▸ **WORK REQUEST**:
What is wanted is an exact copy of the lines from the top of the listing through the line containing "The image size is (592, 2576).".

▸ **MATERIAL SHOWN**:
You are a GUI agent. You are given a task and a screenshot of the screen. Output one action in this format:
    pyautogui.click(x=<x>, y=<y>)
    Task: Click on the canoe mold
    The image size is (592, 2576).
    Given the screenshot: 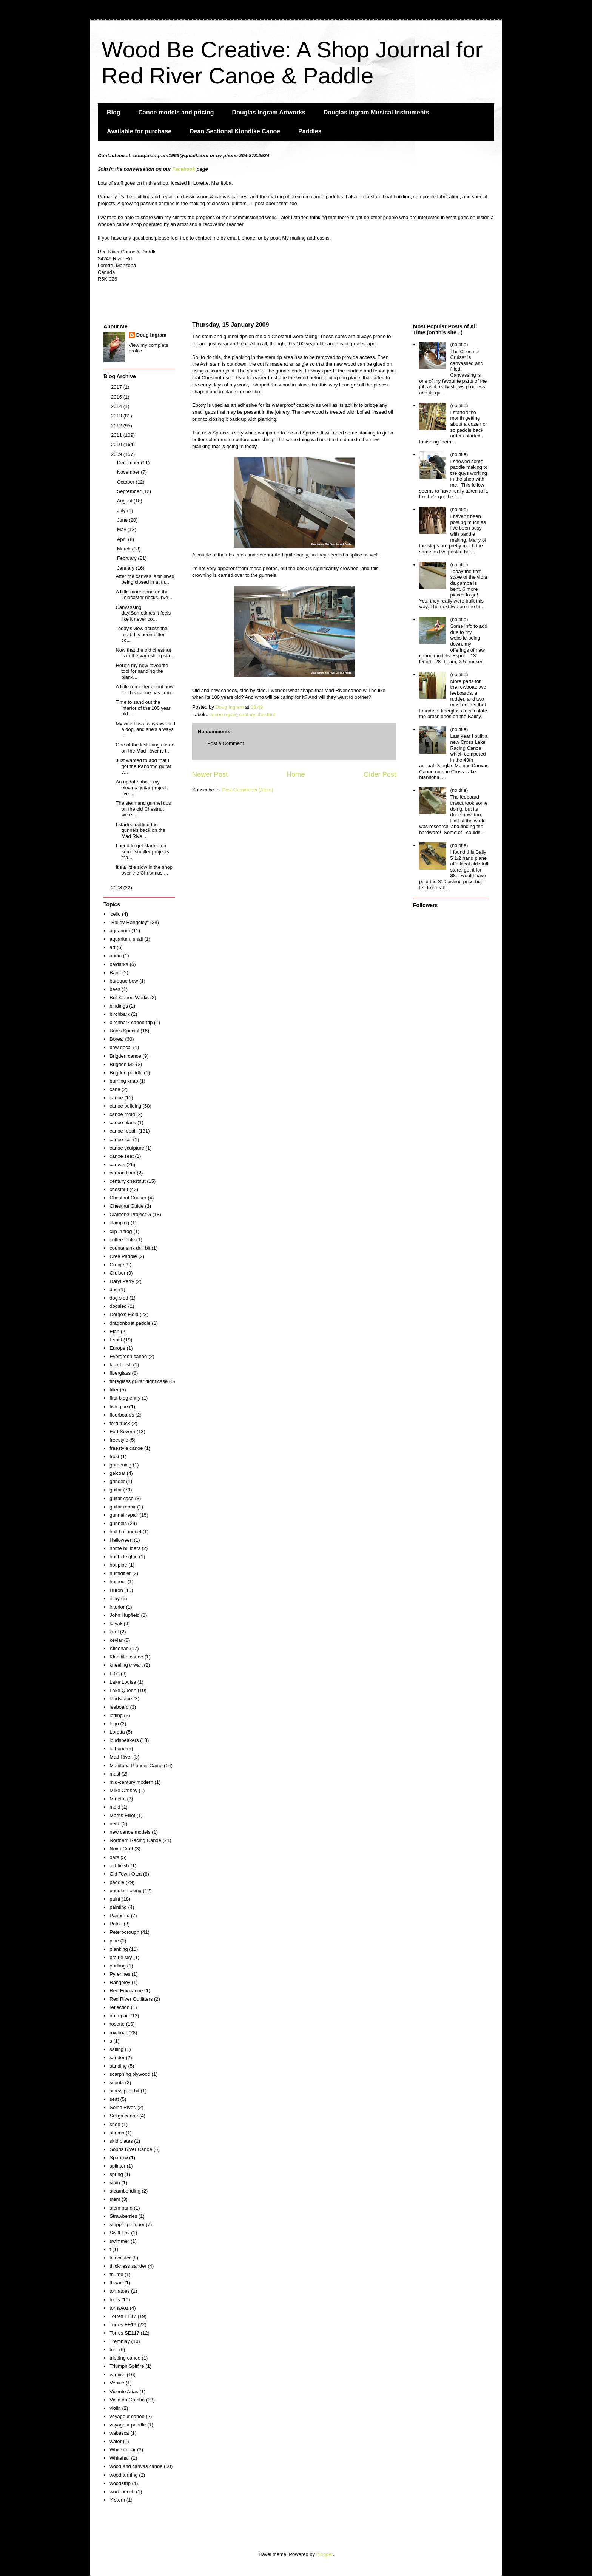 What is the action you would take?
    pyautogui.click(x=122, y=1114)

▸ **RESPONSE TO THIS TASK**:
You are a GUI agent. You are given a task and a screenshot of the screen. Output one action in this format:
    pyautogui.click(x=<x>, y=<y>)
    Task: Click on the canoe mold
    The image size is (592, 2576).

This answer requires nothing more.